The following lists some of the common Microsoft code pages used in Windows operating system.
ANSI code pages
1252 - Windows Western European
This is a single-byte character encoding of the Latin alphabet that was used by default in Microsoft Windows for English and many Romance and Germanic languages including Spanish, Portuguese, French, and German (though missing uppercase ẞ). This character-encoding scheme is used throughout the Americas, Western Europe, Oceania, and much of Africa.
The encoding of these single byte code pages is called Single byte character set or SBCS encoding.
Multi Byte code pages
These code pages represent character encodings for Chinese, Japanese and Korean , collectively called as CJK languages. In addition, these can also contain ASCII characters.
The following code pages are called double byte character set or DBCS encoding as each character can take 1 to 2 bytes.
932 – Japanese Shift-JIS
936 – Simplified Chinese GBK
949 – Korean Unified Hangul Code
950 – Traditional Chinese Big5
The following code pages are called EUC encoding as each character can take 1 to 3 bytes.
20932 - EUC-JP
Unicode code pages
The following are some of the code pages that are used for encoding Unicode character sets.
1200 – UTF-16LE Unicode (little-endian)
1201 – UTF-16BE Unicode (big-endian)
12000 – UTF-32LE Unicode (little-endian)
12001 – UTF-32BE Unicode (big-endian)
65001 – UTF-8 Unicode
Localization
Internationalization is the process of designing and developing software or applications to be accessible and adaptable to different languages, cultures, and regions. Localization is the process of adapting software or applications to meet the language, cultural, and other requirements of a specific target market or locale.

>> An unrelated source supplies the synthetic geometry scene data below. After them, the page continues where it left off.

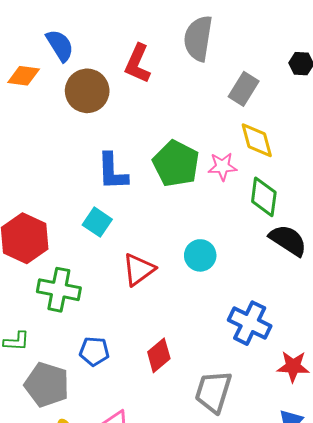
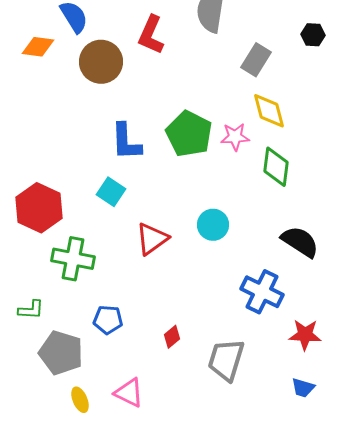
black semicircle: (288, 240) -> (300, 242), moved
red diamond: (159, 355) -> (172, 337), moved, size x0.7

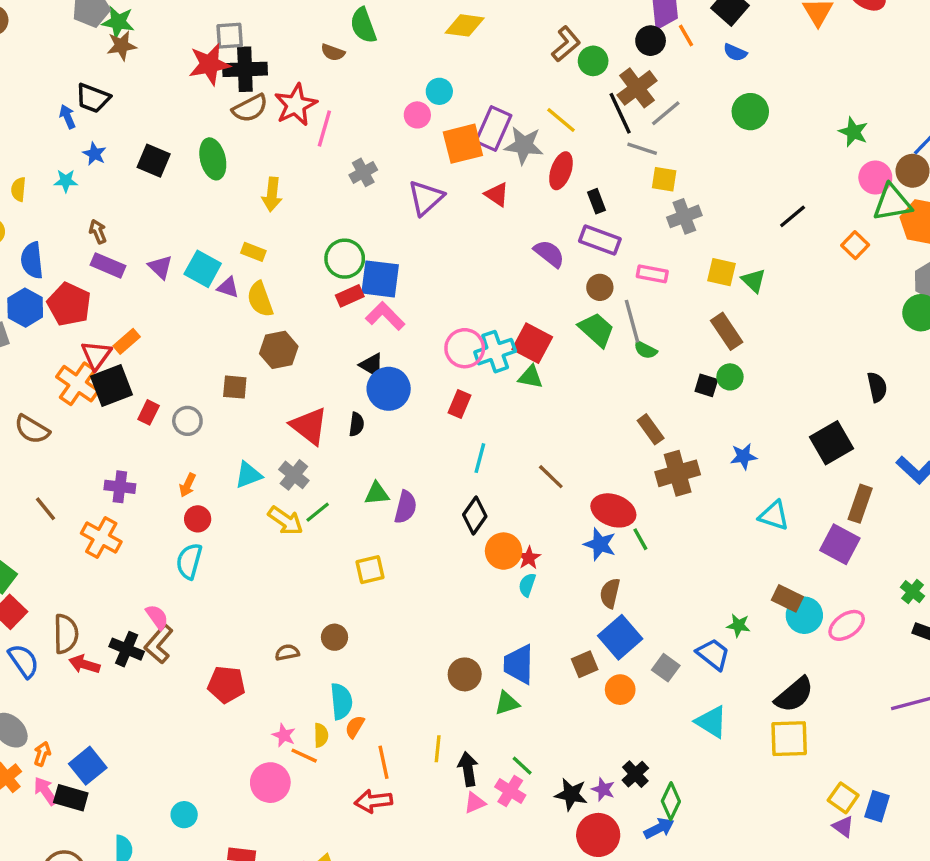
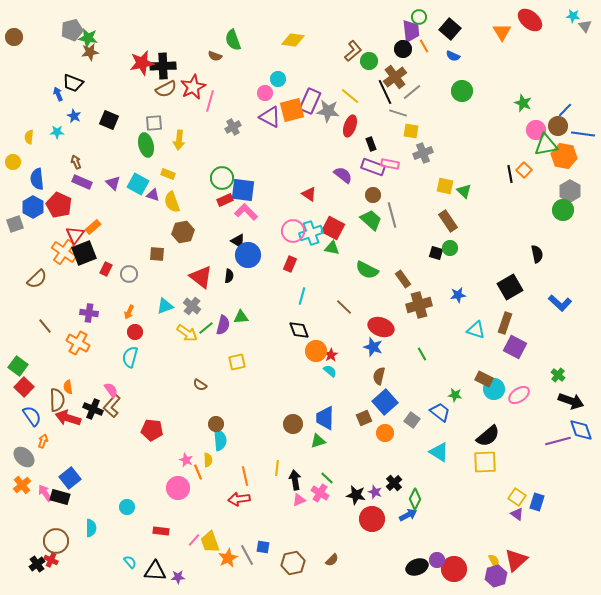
gray square: (230, 36) -> (154, 123), moved
green ellipse: (213, 159) -> (146, 145), moved
red triangle: (497, 194) -> (309, 194), moved
purple triangle: (426, 198) -> (270, 117), moved, turned -50
black line: (793, 216) -> (510, 174), moved, turned -60
pink rectangle: (652, 274) -> (390, 164), moved
green semicircle: (645, 350) -> (367, 270), moved, size x1.6
brown semicircle: (32, 429) -> (37, 279), turned -75
brown rectangle: (860, 504) -> (505, 323), moved
purple semicircle: (405, 507) -> (223, 325), moved
black diamond: (475, 516) -> (299, 330), turned -55
green line: (640, 539) -> (422, 354), moved
cyan semicircle: (527, 585) -> (330, 371), turned 112
brown circle: (335, 637) -> (216, 424), moved
brown semicircle: (287, 652) -> (200, 385), moved, turned -136
red arrow: (84, 664) -> (68, 418), size x1.4
orange semicircle: (355, 727) -> (68, 387), moved, turned -40
orange arrow: (42, 754) -> (43, 441), moved
orange line: (304, 756) -> (198, 472), turned 42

While internationalization creates a framework that supports multiple languages and regions, localization involves customizing the software or application for a specific target market or region.
For example, while designing a MFC application for different markets, the application might catalogue all the messages that the GUI displays to the user in the local language. As precursor to this work, designers might assign a unique code to each message enabling GUI to load the message from a resource file for that local language. This part of the work is called Internationalization.
Localization involves creating resource files that contain messages in the local language for that unique code. It might also require to save resource files in special encoding,
Locales
A locale is a collection of information pertaining to a culture, region, and language. Locales are physically stored in external files in POSIX environments. In Windows, they are located in the registry. The locale includes information about
- Formatting numbers, currency, dates, and time
- Classifying characters (letter, digit, punctuation, etc.)
- Converting characters from uppercase to lowercase and vice versa
- Sorting text (e.g., is 'A' less than, equal to, or greater than 'Å'?)
- Message catalogs (for translations of strings that an application uses)
locale identifier
On POSIX systems, a locale identifier is a string composed of 2 or 3 elements specifying a language, the region in which that language is employed, encoding format and an optional variant. It's represented as below:
[language[_territory][.codeset][@modifier]].
The component parts are as follows:
- language is a two-letter language code from ISO 639
- _territory is a two-letter country/region/subdivision code from ISO 3166
- .codeset is any pre-defined name for a character set or encoding identifier (for example, iso885915 or UTF-8)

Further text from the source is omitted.